Coutinho has been a guest and speaker at different visuals arts, comics and other associated conferences and events.

== Works ==

=== Comics ===

- Irmãos Grimm em Quadrinhos (anthology, 2009, Desiderata). Coutinho wrote and drew the story Branca de Neve e os Sete Anões.
- Bang Bang (coletânea, 2005, Devir Livraria). He wrote and drew the story Sobre Daisy.
- Drink (2010, Barba Negra).
- Cachalote (2010, Companhia das Letras), together with Daniel Galera.
- Muchacha (2010, Companhia das Letras), Coutinho drew an eight-page story with the character Capitão Tigre.
- O Beijo Adolescente (2011, Selo Cachalote).
- O Beijo Adolescente 2 (2013, Selo Cachalote).
- O Beijo Adolescente 3 (2015, Selo Cachalote).
- Mensur (2017, Companhia das Letras).

=== Film ===

- Aquele Cara (Short film, 2006) - Director and writer, with Laerte Coutinho and Tiago Villas Boas.

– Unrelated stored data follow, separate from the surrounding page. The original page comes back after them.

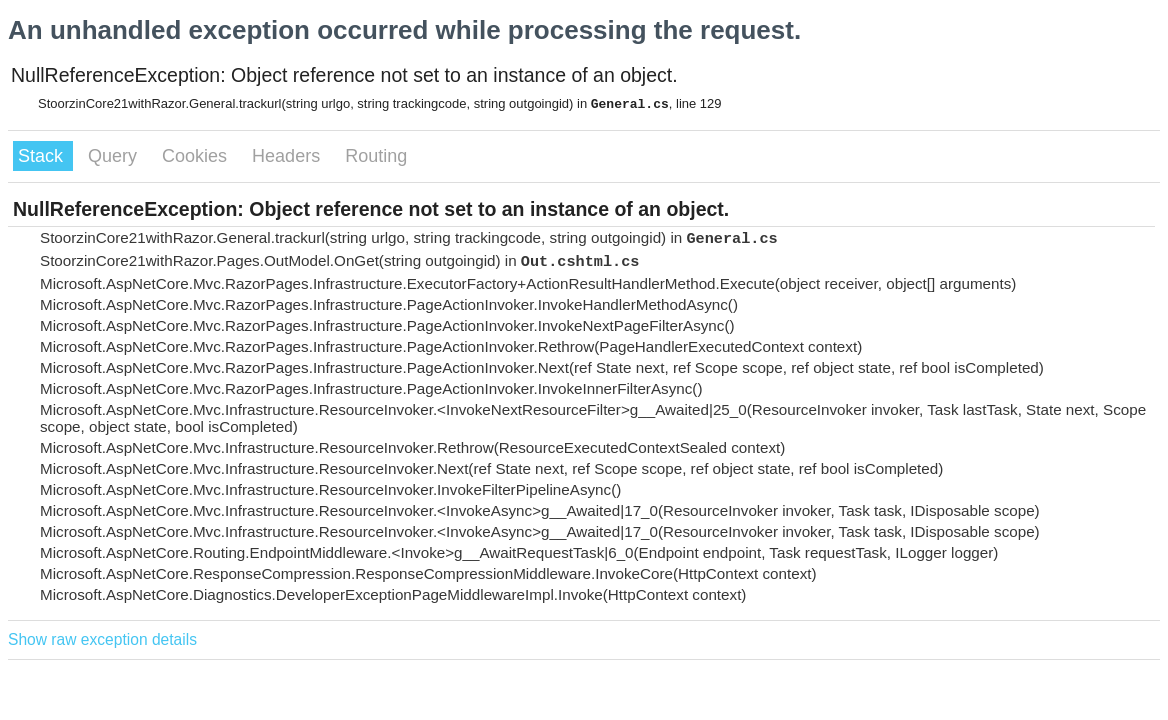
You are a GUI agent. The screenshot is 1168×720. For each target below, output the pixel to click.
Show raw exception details (102, 639)
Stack (43, 156)
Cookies (197, 156)
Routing (376, 156)
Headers (288, 156)
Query (115, 156)
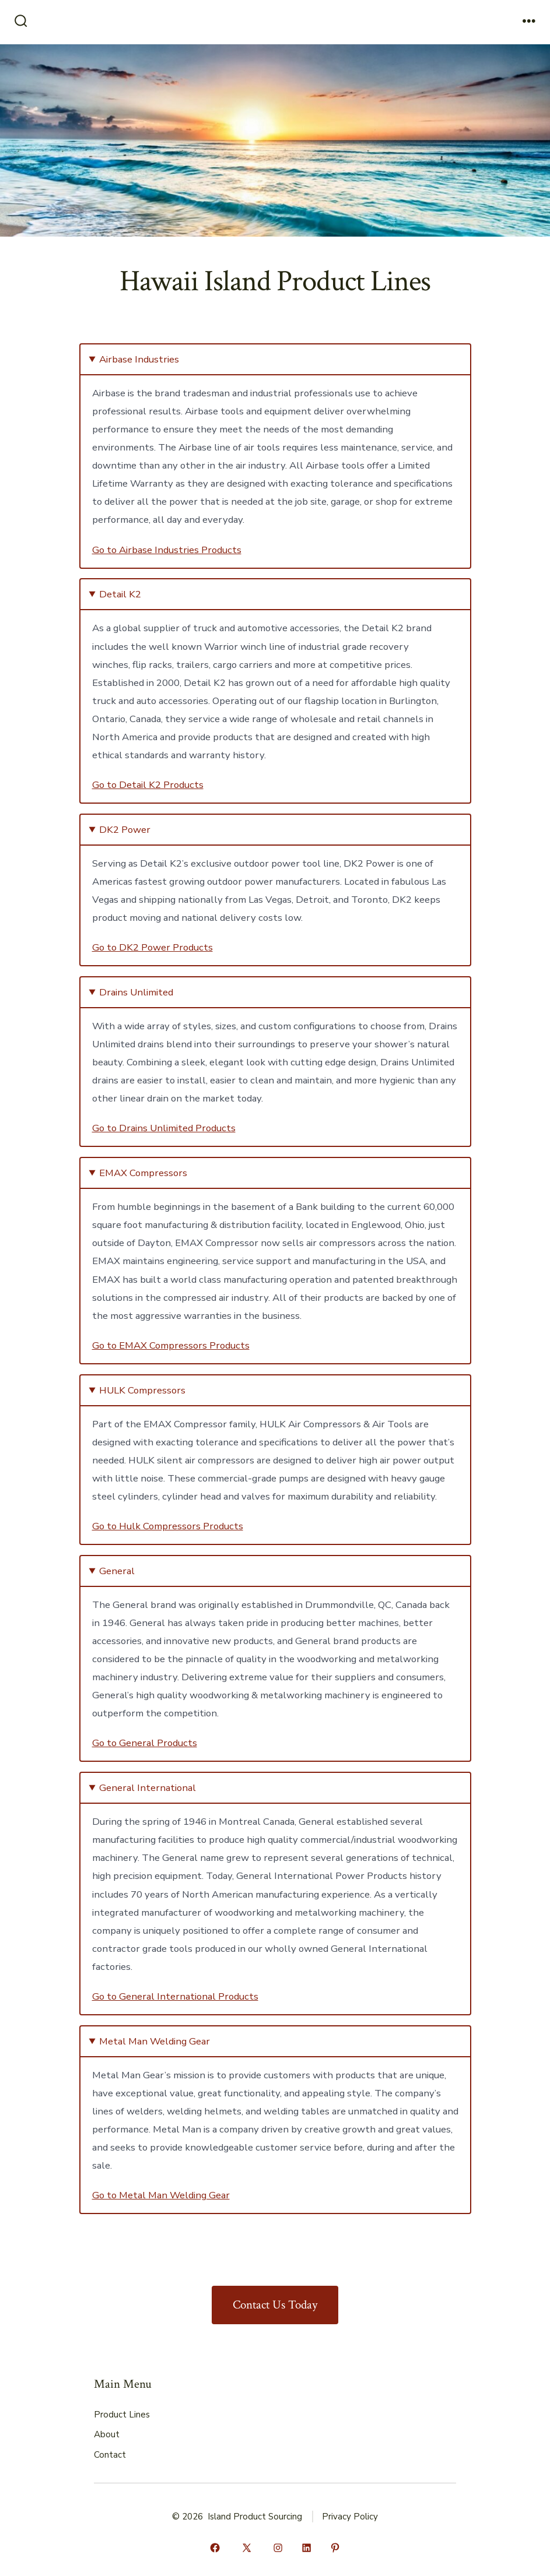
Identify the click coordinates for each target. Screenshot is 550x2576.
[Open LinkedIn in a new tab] (306, 2548)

Won the Porta Curtas Award at the Vitória Cine Vídeo festival in 2006.
- Ao vivo (Short film, 2008) - Animation director.
- Torre (2017) - Art director, with Pedro Franz

== Awards ==
In 2018 Coutinho, together with Pedro Franz, won an award in the category "Best Art Director" at the 46th Gramado Film Festival for the film "Torre".

== Personal life ==
Coutino works and lives in São Paulo, he is the father of two children.

Coutinho is the son of Laerte Coutinho, a Brazilian cartoonist and screenwriter. He collaborated with her, working on the comic Muchacha (2010).